Wie wichtig ist erfolgreiches Spendensammeln, Herr Gebauer?

Aktuell Nachgefragt

FREITAG: Hat die Krise bei Unicef dazu geführt, dass auch Ihre Mitglieder genauer wissen wollen, was mit den Spenden geschieht?
THOMAS GEBAUER: Es gab zwei, drei Nachfragen, doch ich glaube, dass medico von der Verunsicherung weniger betroffen ist.
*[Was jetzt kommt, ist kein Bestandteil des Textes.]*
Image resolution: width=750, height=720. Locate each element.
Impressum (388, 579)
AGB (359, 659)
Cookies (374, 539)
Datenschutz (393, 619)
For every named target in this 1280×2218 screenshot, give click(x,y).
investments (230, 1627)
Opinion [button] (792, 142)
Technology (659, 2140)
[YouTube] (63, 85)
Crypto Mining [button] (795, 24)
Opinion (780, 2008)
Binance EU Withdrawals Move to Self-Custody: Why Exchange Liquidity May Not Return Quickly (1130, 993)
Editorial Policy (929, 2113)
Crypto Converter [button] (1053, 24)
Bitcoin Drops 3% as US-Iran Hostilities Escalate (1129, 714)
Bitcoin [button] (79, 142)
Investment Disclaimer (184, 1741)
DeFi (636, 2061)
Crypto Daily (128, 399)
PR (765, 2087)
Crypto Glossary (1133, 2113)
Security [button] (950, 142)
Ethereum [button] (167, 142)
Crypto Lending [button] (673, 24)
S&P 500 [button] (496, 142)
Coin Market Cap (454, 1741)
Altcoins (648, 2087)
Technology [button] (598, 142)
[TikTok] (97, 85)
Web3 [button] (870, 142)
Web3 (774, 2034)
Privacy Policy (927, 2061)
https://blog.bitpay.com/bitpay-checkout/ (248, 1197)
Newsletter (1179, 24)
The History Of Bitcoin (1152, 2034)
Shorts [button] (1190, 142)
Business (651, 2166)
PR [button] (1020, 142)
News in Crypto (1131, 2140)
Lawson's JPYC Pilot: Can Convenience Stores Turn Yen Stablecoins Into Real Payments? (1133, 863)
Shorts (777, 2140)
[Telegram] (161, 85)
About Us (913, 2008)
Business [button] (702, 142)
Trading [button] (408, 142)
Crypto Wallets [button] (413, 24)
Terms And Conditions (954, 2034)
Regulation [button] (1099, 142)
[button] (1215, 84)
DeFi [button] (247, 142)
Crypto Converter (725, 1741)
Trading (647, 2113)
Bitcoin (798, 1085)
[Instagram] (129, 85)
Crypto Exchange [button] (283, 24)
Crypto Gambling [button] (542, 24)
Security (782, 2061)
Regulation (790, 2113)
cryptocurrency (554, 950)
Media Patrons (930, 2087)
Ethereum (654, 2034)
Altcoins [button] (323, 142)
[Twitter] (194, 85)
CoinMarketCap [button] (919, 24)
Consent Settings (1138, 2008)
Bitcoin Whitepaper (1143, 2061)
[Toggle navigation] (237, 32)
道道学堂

Denn wir verzichten auf externe Spendensammler und setzen auf eine kritische Öffentlichkeitsarbeit, die sich nicht davor scheut, die Komplexität von Elend und Hilfe darzustellen.

Warum setzten Sie nicht auf professionelle Spendensammler?
Sicher gibt es Fundraiser, die sich von ethischen Überlegungen leiten lassen, uns aber erscheint professionelles Fundraising gefährlich nahe am Business.

Inwiefern verspürt medico einen Druck, sich modernem Fundraising anpassen zu müssen?
Sicher sind andere besser im Geldsammeln, aber die Welt leidet ja nicht an zu wenig Hilfe, sondern an Verhältnissen, die immer mehr Hilfe notwendig machen. Die Not ist letztlich nur politisch zu überwinden - und da sind wir gut aufgestellt.

Wie verträgt sich der Trend zur Kommerzialisierung mit dem Auftrag zum Helfen?
Mit Sorge betrachte ich, dass Öffentlichkeitsarbeit zu einem Marketing verkommt, das Spendern ein gutes Gefühl verkaufen will. Schauen Sie sich nur die emotionalisierenden Bilder von dankbar lächelnden Kindern an. So lassen sich erfolgreich Spenden sammeln, doch verzerrt genau das unseren Blick auf die Realität. Hilfe muss an sozialen und politischen Strukturen ansetzen.

Sie meinen, dass das vergessen wird?
Ja. Wer spricht denn in der Spenderwerbung noch über die EU-Agrarsubventionen oder den Waffenhandel, aus denen das Elend resultiert. Wenn Fundraising dies ausblendet und allein das bedürftige Individuum in den Mittelpunkt stellt, wirkt das zurück auf die Vorstellungen von wirksamer Hilfe: Es zählt dann nur die zupackende Aktion. Jean-Paul Sartre sah darin einen "rassistischen Humanismus", weil das Elend nicht mehr als Folge der Dominanz des Nordens gedeutet wird, sondern anscheinend allein den Menschen im Süden anhaftet.

In den USA etwa werden die Gehälter des Vorstandes von Unicef veröffentlicht. Sollte dies auch hier eingeführt werden?
Ja, aber Transparenz muss nicht nur Einblicke in die wirtschaftliche Sphäre von Hilfsorganisationen ermöglichen, sondern auch die politischen Hindernisse offen legen, die der Überwindung von Not entgegenstehen.

Das Gespräch führte Dirk F. Schneider

Thomas Gebauer ist Geschäftsführer von medico Deutschland.